In comparison to 30 peer institutions, the University ranks 27th for faculty salary and 22nd for compensation, which includes benefits such as Social Security and health insurance.
University President Bob Bruininks’ $192.3 million biennial budget request, up for Board of Regents approval in November, includes $88.3 million for employee compensation.
Specifically, $69.6 million would go toward faculty pay and $18.7 million would fund compensation increases based on merit.
The University’s Twin Cities campus was ranked by the American Association of University Professors for 2005-2006. The survey compared the University to the nation’s top research universities, with Harvard, Caltech, Stanford and Princeton topping the list.
The University ranked above Wisconsin and Purdue, but
below Northwestern, Michigan, Illinois and Penn State.

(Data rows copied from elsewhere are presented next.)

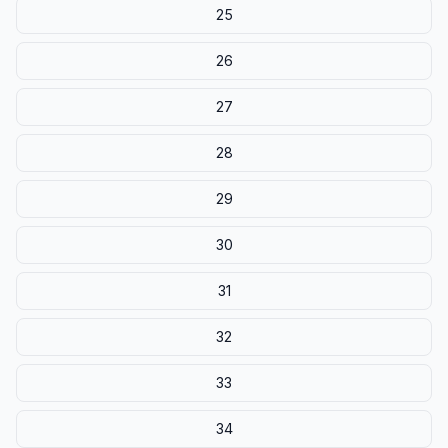
25
26
27
28
29
30
31
32
33
34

Geoffrey Sirc, chairman of the University Senate’s Faculty Affairs Committee and an English professor, said faculty compensation is a concern among the committee. Sirc makes $90,000 a year and would like to make more.

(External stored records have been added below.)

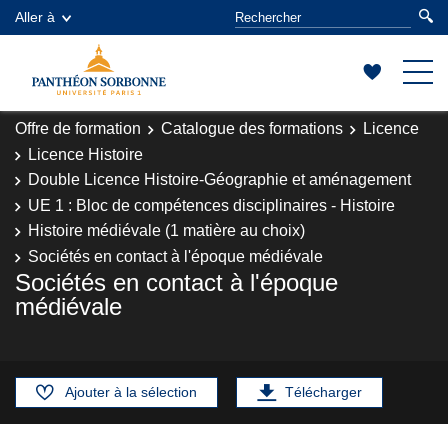
Aller à
Offre de formation
Catalogue des formations
Licence
Licence Histoire
Double Licence Histoire-Géographie et aménagement
UE 1 : Bloc de compétences disciplinaires - Histoire
Histoire médiévale (1 matière au choix)
Sociétés en contact à l'époque médiévale
Sociétés en contact à l'époque
médiévale
Ajouter à la sélection
Télécharger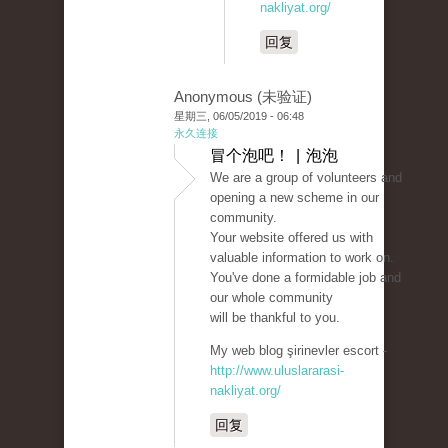
nakliyat.org/
回复
Anonymous (未验证)
星期三, 06/05/2019 - 06:48
永久连接
冒个泡吧！ | 泡泡
We are a group of volunteers and
opening a new scheme in our
community.
Your website offered us with
valuable information to work on.
You've done a formidable job and
our whole community
will be thankful to you.
My web blog şirinevler escort -
http://www.uluslararasi-
nakliyat.org/
回复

“It’s a safe bet to say we all feel we are not paid as much as we should,” he said.
Since University compensation is not as high as other “aspirational” schools, Sirc said, it’s harder to keep top faculty – something critical to the University’s goal of becoming one of the top three research institutions in the world.
Sociology junior Sam Savage said only the “good” professors should get raises.
Last week, Savage said, his professor cancelled a class that meets weekly because she wanted to celebrate her promotion to full-time status.
Savage said it seemed like she didn’t really care about teaching the class. He said he went all the way to class only to find it was cancelled.
“If the people I’m paying don’t care, it’s like, ‘why are you wasting my time?’ ” he said.
Carol Chomsky, chair of the Faculty Consultative Committee and a law school professor, said salaries aren’t the only thing that matters in the University budget, but are a concern because low wages are leading professors to leave for comparable institutions.
With higher wages, retaining and recruiting faculty would be easier, Chomsky said.
“We want to keep the good people who have developed here,” she said.
Compensation increases are currently merit-based, Sirc said.
“We used to have a combination of across-the-board living increases and merit-based (increases),” he said, “and then at some point we went more to (entirely) merit-based.”
Sirc said a lot of faculty members think the policy should be revisited because it doesn’t address the rising cost of living.
There are pluses and minuses to merit-based increases, he said, and it would be beneficial to bring back the old style of pay increases.
Merit-based wage increases give faculty members a higher chance of a raise, increasing the amount of research a faculty member does, Sirc said.
But, at the same time, incentives could elevate some research over others, which Sirc said isn’t always fair.
Anthropology senior Nicole Bretall said she thinks salary increases should be used as incentives, not to be awarded until the University becomes a top research school.
“I think it’s understandable if the school is actually going to be good,” she said.
Faculty salary does not always reflect the quality of teaching, Bretall said.
She said some professors in her department cared only about research and not about teaching, while others were denied tenure for not doing enough research.
If approved by regents, the budget request will go before the Legislature early next year.